Essential dietary tips to help you on your way to recovery from dengue fever.
There is the ever-present worry about getting dengue fever in hot and wet Singapore with the number of dengue cases expected to increase dramatically this year compared to previously. This is exacerbated, no doubt, by the warning banners, advertisements and collaterals distributed island-wide on dengue fever and how to prevent it. The fear isn’t entirely without basis; after all it is a debilitating disease which currently has no known cure or vaccine. Those who are lucky enough to survive dengue take anything between 10 days to three weeks to fully recover.
Dengue fever — which is transmitted to humans by the Aedes aegypti mosquito — is not dangerous in and of itself. It is the complications from the subsequent lowered immune system that can be problematic and have fatal consequences, especially for those with underdeveloped or compromised immune systems such as children and the elderly.
In order to fight the virus, the body’s immune system needs to be bolstered. Officially, there isn’t a set prescribed diet dengue sufferers. Doctors however recommend that dengue patients take food that is easily digestible so as to not stress the liver which takes a beating when one is suffering from dengue.
Here’s our suggestion on what to add into your diet to help your body cope with dengue fever.
Why: To flush toxins and counter significant water loss from fever
Staying hydrated is important since sweating from fevers can lead to significant water loss. Water aids the liver in its recovery, helps with flushing out toxins from the body and eases headaches, body aches and cramps that dengue sufferers tend to experience. You should also keep off dehydrating beverages such as coffee and tea and even alcohol; which should not be difficult to do when suffering from dengue as hydrating yourself regularly is often strenuous enough and you will be in no mood for having a tipple.
What: Papaya Leaves
Why: To increase platelet count which increases your immunity
Many people think of the papaya leaf juice as an old wives’ remedy. However recent studies have found that the leaves help to increase platelet count which in turn boosts your immune system. It also assists with blood clotting, liver functions and repairing liver damage. When making the juice, it’s important to use leaves that are not too old or too young and to use the leaves only, without the stalk. Crush the leaves with a mortar and pestle without any added water, salt or sugar. Once the leaves are crushed, hand-squeeze the juice into a glass and drink twice a day. The recommended dosage is 10ml for adults and 5ml for children between five and 12. Children younger than five are recommended to take a dosage no more than 2.5ml.

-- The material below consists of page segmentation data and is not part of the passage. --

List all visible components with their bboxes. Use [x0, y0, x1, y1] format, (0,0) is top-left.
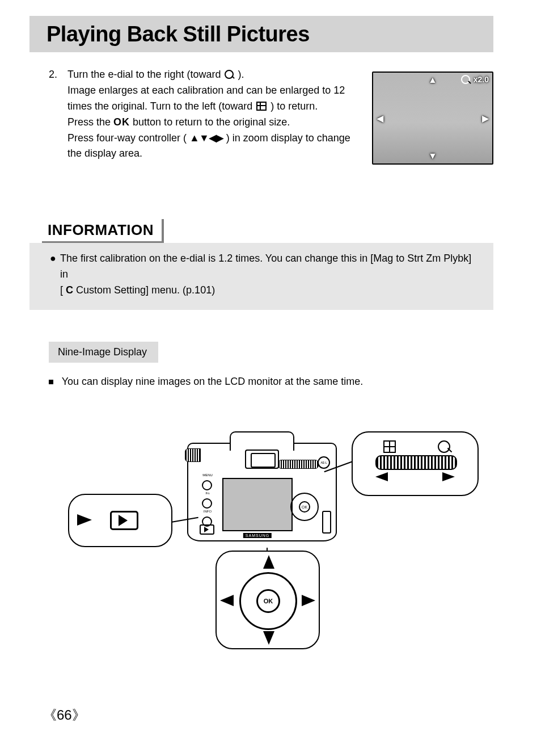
- camera-back-illustration: MENU Fn INFO AE-L: [187, 443, 337, 541]
- manual-page: Playing Back Still Pictures 2. Turn the …: [0, 0, 541, 756]
- step-number: 2.: [49, 67, 65, 83]
- camera-prism-hump: [230, 431, 294, 451]
- camera-viewfinder: [245, 450, 279, 469]
- play-button-callout: [68, 494, 172, 547]
- arrow-right-icon: [302, 595, 315, 606]
- fn-label: Fn: [202, 492, 213, 495]
- zoom-value: x2.0: [474, 75, 489, 84]
- ok-pad-icon: [290, 493, 319, 521]
- menu-button-icon: [202, 480, 212, 490]
- e-dial-large-icon: [375, 455, 457, 470]
- menu-label: MENU: [202, 473, 213, 477]
- step-line1b: ).: [238, 69, 244, 80]
- e-dial-callout: [352, 431, 479, 496]
- four-way-controller-callout: OK: [215, 551, 320, 649]
- info-btn-label: INFO: [202, 510, 213, 513]
- magnify-icon: [438, 440, 450, 453]
- subtext: You can display nine images on the LCD m…: [62, 376, 364, 387]
- camera-lcd-screen: [222, 478, 293, 531]
- page-title-bar: Playing Back Still Pictures: [29, 16, 493, 52]
- info-text: The first calibration on the e-dial is 1…: [60, 251, 480, 299]
- bullet-icon: ●: [50, 251, 60, 299]
- nav-down-icon: ▼: [428, 151, 437, 161]
- arrow-left-icon: [220, 595, 234, 606]
- arrow-up-icon: [263, 555, 274, 569]
- arrow-right-icon: [77, 514, 92, 526]
- page-title: Playing Back Still Pictures: [47, 22, 310, 47]
- magnify-icon: [225, 70, 234, 79]
- information-heading: INFORMATION: [42, 219, 164, 243]
- page-number: 66: [43, 706, 86, 724]
- four-way-arrows-icon: ▲▼◀▶: [189, 132, 223, 144]
- sd-card-door-icon: [322, 511, 331, 534]
- step-text: Turn the e-dial to the right (toward ). …: [67, 67, 351, 162]
- camera-button-column: MENU Fn INFO: [202, 476, 213, 530]
- section-subheading: Nine-Image Display: [49, 342, 158, 363]
- camera-diagram: MENU Fn INFO AE-L: [79, 420, 482, 653]
- step-line4a: Press four-way controller (: [67, 132, 187, 144]
- play-button-large-icon: [110, 511, 138, 530]
- arrow-left-icon: [375, 472, 388, 481]
- arrow-right-icon: [442, 472, 455, 481]
- nav-up-icon: ▲: [428, 75, 437, 85]
- info-line-b1: [: [60, 284, 66, 296]
- info-line-b2: Custom Setting] menu. (p.101): [76, 284, 215, 296]
- arrow-down-icon: [263, 631, 274, 645]
- nav-left-icon: ◀: [377, 113, 383, 124]
- magnify-icon: [461, 75, 470, 84]
- step-line2b: ) to return.: [270, 100, 318, 112]
- instruction-step: 2. Turn the e-dial to the right (toward …: [49, 67, 355, 162]
- e-dial-icon: [278, 460, 319, 469]
- fn-button-icon: [202, 498, 212, 509]
- information-box: ● The first calibration on the e-dial is…: [29, 243, 493, 310]
- step-line1a: Turn the e-dial to the right (toward: [67, 69, 223, 80]
- ok-button-large-icon: OK: [256, 589, 280, 613]
- play-button-icon: [200, 524, 214, 535]
- playback-example-image: ▲ ▼ ◀ ▶ x2.0: [372, 72, 493, 165]
- square-bullet-icon: [49, 380, 53, 384]
- step-line3b: button to return to the original size.: [133, 116, 290, 128]
- ael-button-icon: AE-L: [318, 456, 330, 469]
- info-line-a: The first calibration on the e-dial is 1…: [60, 253, 471, 280]
- custom-setting-c-icon: C: [66, 284, 73, 296]
- step-line3a: Press the: [67, 116, 113, 128]
- info-bullet: ● The first calibration on the e-dial is…: [50, 251, 480, 299]
- section-subtext: You can display nine images on the LCD m…: [49, 376, 363, 388]
- thumbnail-grid-icon: [256, 102, 267, 111]
- dial-direction-arrows: [375, 472, 455, 481]
- camera-grip: [185, 448, 201, 462]
- ok-button-label: OK: [113, 116, 130, 128]
- zoom-level-label: x2.0: [460, 75, 489, 85]
- nav-right-icon: ▶: [482, 113, 489, 124]
- thumbnail-grid-icon: [383, 440, 396, 453]
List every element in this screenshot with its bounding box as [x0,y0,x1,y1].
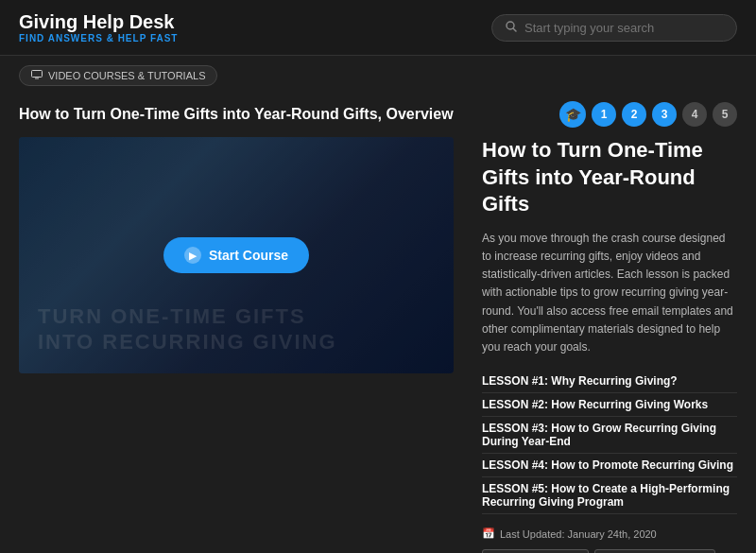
course-icon: 🎓 [559,101,586,128]
logo-area: Giving Help Desk FIND ANSWERS & HELP FAS… [19,11,178,43]
step-1[interactable]: 1 [592,102,616,127]
svg-line-1 [513,28,516,31]
step-3[interactable]: 3 [652,102,677,127]
breadcrumb-button[interactable]: VIDEO COURSES & TUTORIALS [19,65,217,86]
tag-video-courses[interactable]: VIDEO COURSES [482,549,589,553]
nav-bar: VIDEO COURSES & TUTORIALS [0,56,756,95]
page-title-bar: How to Turn One-Time Gifts into Year-Rou… [0,95,756,137]
lesson-2[interactable]: LESSON #2: How Recurring Giving Works [482,393,737,417]
step-4[interactable]: 4 [682,102,707,127]
step-2[interactable]: 2 [622,102,646,127]
calendar-icon: 📅 [482,527,495,540]
header: Giving Help Desk FIND ANSWERS & HELP FAS… [0,0,756,56]
lesson-list: LESSON #1: Why Recurring Giving? LESSON … [482,370,737,514]
video-overlay: ▶ Start Course [19,137,454,373]
lesson-5[interactable]: LESSON #5: How to Create a High-Performi… [482,477,737,514]
search-icon [506,21,517,35]
search-bar[interactable] [491,14,737,42]
monitor-icon [31,70,43,81]
video-container: turn one-time giftsinto recurring giving… [19,137,454,373]
start-course-button[interactable]: ▶ Start Course [163,237,309,273]
logo-title: Giving Help Desk [19,11,178,33]
logo-subtitle: FIND ANSWERS & HELP FAST [19,33,178,43]
last-updated: 📅 Last Updated: January 24th, 2020 [482,527,737,540]
lesson-1[interactable]: LESSON #1: Why Recurring Giving? [482,370,737,393]
lesson-3[interactable]: LESSON #3: How to Grow Recurring Giving … [482,417,737,454]
tag-church-planning[interactable]: CHURCH PLANNING [594,549,714,553]
course-title: How to Turn One-Time Gifts into Year-Rou… [482,137,737,218]
lesson-4[interactable]: LESSON #4: How to Promote Recurring Givi… [482,454,737,477]
svg-rect-2 [32,71,43,78]
video-panel: turn one-time giftsinto recurring giving… [19,137,463,553]
tags-row: VIDEO COURSES CHURCH PLANNING ONLINE GIV… [482,549,737,553]
breadcrumb-label: VIDEO COURSES & TUTORIALS [48,70,205,81]
start-course-label: Start Course [209,248,288,263]
search-input[interactable] [524,21,723,35]
step-5[interactable]: 5 [713,102,737,127]
info-panel: How to Turn One-Time Gifts into Year-Rou… [463,137,737,553]
main-content: turn one-time giftsinto recurring giving… [0,137,756,553]
step-indicators: 🎓 1 2 3 4 5 [559,101,737,128]
play-icon: ▶ [184,247,201,264]
page-title: How to Turn One-Time Gifts into Year-Rou… [19,106,454,123]
course-description: As you move through the crash course des… [482,230,737,356]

Why: Reduces inflammation and helps with internal bleeding
The citrus fruit can help to bolster the immune system and also aids digestion and increases the rate at which toxins are released from the body. Vitamin C can also improve blood clotting and counter internal bleeding, a well-known complication from dengue fever. Additionally, vitamin C assists with the creation of collagen which promotes the creation of antibodies and aids cellular repair.

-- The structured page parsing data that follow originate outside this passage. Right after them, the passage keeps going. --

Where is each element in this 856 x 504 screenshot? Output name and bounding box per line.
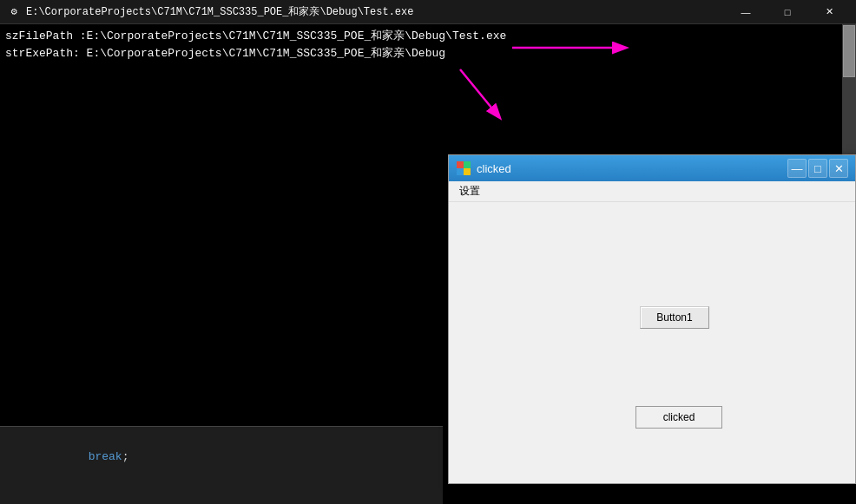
console-maximize-button[interactable]: □ <box>767 0 807 24</box>
dialog-title: clicked <box>477 162 782 175</box>
svg-rect-0 <box>457 161 464 168</box>
svg-rect-1 <box>464 161 471 168</box>
svg-rect-3 <box>464 168 471 175</box>
dialog-menu-settings[interactable]: 设置 <box>452 181 487 201</box>
console-output: szFilePath :E:\CorporateProjects\C71M\C7… <box>0 24 856 65</box>
console-icon: ⚙ <box>7 5 21 19</box>
code-line-1: break; <box>7 430 436 484</box>
dialog-minimize-button[interactable]: — <box>787 159 807 178</box>
svg-rect-2 <box>457 168 464 175</box>
console-minimize-button[interactable]: — <box>726 0 766 24</box>
button1[interactable]: Button1 <box>640 306 709 329</box>
dialog-titlebar: clicked — □ ✕ <box>449 155 855 181</box>
console-titlebar: ⚙ E:\CorporateProjects\C71M\C71M_SSC335_… <box>0 0 856 24</box>
dialog-app-icon <box>456 160 471 176</box>
dialog-window: clicked — □ ✕ 设置 Button1 clicked <box>448 154 856 484</box>
console-line-2: strExePath: E:\CorporateProjects\C71M\C7… <box>5 45 851 62</box>
dialog-close-button[interactable]: ✕ <box>829 159 848 178</box>
code-line-2: } <box>7 484 436 504</box>
console-close-button[interactable]: ✕ <box>809 0 849 24</box>
console-title: E:\CorporateProjects\C71M\C71M_SSC335_PO… <box>26 4 721 19</box>
dialog-maximize-button[interactable]: □ <box>808 159 827 178</box>
dialog-menubar: 设置 <box>449 181 855 202</box>
clicked-label: clicked <box>635 406 722 429</box>
console-controls: — □ ✕ <box>726 0 849 24</box>
dialog-controls: — □ ✕ <box>787 159 848 178</box>
scrollbar-thumb[interactable] <box>843 25 855 77</box>
console-line-1: szFilePath :E:\CorporateProjects\C71M\C7… <box>5 28 851 45</box>
code-area: break; } ← 的钩针织法 <box>0 426 443 504</box>
dialog-body: Button1 clicked <box>449 202 855 483</box>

Why: Relieves nausea and reduce vomiting
Not only will your appetite take a beating when you have dengue, keeping food down can be challenging. Ginger is well known for its ability to relieve nausea and fight vomiting. An appetite stimulant, ginger is also very good for improving blood circulation, boosting the immunity, improving stomach performance and detoxifying the liver. If you aren’t a fan of the ginger flavour, you can add honey, lemon or peppermint to your infusion to mask the taste.
What: Protein rich foods
Why: Repairs muscle
Many dengue sufferers lose weight in the course of their illness and some of the weight loss is attributed to muscle loss. Easily digestible proteins are best in assisting your body in maintaining and repairing muscle tissue while recovering from dengue; you don’t want to stress your liver with complex proteins that it will have difficulty breaking down. Protein can also help you to recover after the worst of the illness has passed by helping you normalise your nutrient absorption and restoring minerals that were lost. Egg whites, milks, yoghurt, cheese, tofu and bean curds are easy to digest and high in protein. Lentils, chicken and tuna can be taken with porridge as an easily digestible alternative.